Minimum wages. The Committee notes the response of the Government that the Employment Act provides for the principle of equal pay for men and women for work of equal value. The Government also indicates that the Minimum Wages Advisory and Wages Council Act (1957), which regulates the renumeration and conditions of employment of employees, remains in force. However, the Committee notes that the Government has not provided the requested information on the adoption of a minimum-wage scheme, particularly in female dominated sectors. The Committee recalls that, in August 2019, following the decision of the President to refuse to assent to the Minimum Wage Bill, the Minimum Wages Advisory Board was requested to undertake a comprehensive study of the economy and make recommendations to the Government on the feasibility of fixing a minimum wage in the country which have been submitted to Cabinet for discussion and approval by the end of November 2019. The Committee notes with regret that the Government did not provide any information on the final decision regarding the adoption of a minimum-wage mechanism. The Committee wishes to recall that setting of minimum wages is an important means by which the Convention is applied, and that a uniform national minimum-wage system helps to raise the earnings of the lowest paid (in particular women), and thus reduces gender pay gap. The Committee therefore reiterates its request to the Government to provide information on: (i) the measures taken to ensure that the principle of equal remuneration for men and women for work of equal value is taken into consideration throughout the development of minimum wages setting machinery, in particular in sectors with a high proportion of women; and (ii) any progress made towards the adoption of minimum-wage schemes.
Article 4. Cooperation with employers’ and workers’ organizations. The Committee welcomes the Government’s indication that a tripartite Labour Advisory Board was reconstituted on 2 February 2024 to advise the Minister on matters that are affecting employment and industrial relations. The Committee requests the Government to continue to provide information on the functioning of the new Labour Advisory Board and the results achieved, as well as any other initiatives undertaken by workers’ and employers’ organizations with a view to promoting the principle of the Convention.

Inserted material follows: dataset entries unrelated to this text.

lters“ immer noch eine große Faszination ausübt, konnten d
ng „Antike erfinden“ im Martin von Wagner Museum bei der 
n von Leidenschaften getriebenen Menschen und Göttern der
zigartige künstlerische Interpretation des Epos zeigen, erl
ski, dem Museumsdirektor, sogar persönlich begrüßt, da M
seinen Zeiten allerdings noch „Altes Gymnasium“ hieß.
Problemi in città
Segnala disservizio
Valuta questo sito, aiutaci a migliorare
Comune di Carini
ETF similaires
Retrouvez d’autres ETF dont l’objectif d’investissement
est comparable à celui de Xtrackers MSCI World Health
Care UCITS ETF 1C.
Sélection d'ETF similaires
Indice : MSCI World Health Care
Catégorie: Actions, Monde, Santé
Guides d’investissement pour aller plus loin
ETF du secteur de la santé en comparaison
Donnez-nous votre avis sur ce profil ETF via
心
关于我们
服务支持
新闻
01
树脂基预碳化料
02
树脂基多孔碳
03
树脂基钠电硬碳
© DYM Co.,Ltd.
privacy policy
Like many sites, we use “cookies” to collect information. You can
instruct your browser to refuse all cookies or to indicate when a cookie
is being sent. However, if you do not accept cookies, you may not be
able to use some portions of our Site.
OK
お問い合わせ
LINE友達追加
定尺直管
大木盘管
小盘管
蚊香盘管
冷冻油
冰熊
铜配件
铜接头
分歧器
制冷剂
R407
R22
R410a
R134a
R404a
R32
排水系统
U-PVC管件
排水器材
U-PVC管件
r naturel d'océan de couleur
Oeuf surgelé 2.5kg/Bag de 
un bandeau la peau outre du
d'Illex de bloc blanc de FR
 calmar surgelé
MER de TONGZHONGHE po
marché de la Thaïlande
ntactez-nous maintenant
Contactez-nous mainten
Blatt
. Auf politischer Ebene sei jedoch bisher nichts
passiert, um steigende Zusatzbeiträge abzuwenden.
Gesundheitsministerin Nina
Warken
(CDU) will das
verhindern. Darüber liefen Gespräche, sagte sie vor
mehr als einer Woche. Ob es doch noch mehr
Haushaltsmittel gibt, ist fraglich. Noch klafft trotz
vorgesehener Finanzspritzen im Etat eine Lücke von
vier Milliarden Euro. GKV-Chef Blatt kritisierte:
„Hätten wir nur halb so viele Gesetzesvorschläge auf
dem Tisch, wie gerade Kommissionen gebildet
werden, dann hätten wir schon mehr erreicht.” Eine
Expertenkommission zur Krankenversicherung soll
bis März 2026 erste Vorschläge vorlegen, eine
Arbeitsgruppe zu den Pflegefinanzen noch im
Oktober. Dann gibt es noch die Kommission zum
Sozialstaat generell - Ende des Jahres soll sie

Statistics. The Committee notes, from the main report of the Uganda Bureau of Statistics on the national labour force survey 2021, that the median monthly cash earnings for persons whose main job is in paid employment was 568,000 and 542,000 Ugandan shillings respectively for men and women workers in the public sector, whereas it was 240,000 shillings and 150,000 shillings respectively in the private sector, that is, namely 1.6 times more for men than for women. The Committee further notes that median monthly earnings for women with disability in paid employment are 2.4 times less than that of men with disability. Furthermore, the Government has not provided information on the planned conduct of a specific gender pay survey, or existing data on gender pay gap. The Committee requests the Government, once again, toindicate if any specific gender pay gap survey has been conducted and to provide any updated statistical data available on the distribution of men and women in the public and private sectors and their corresponding earnings and any statistical information available relating specifically to the gender pay gap.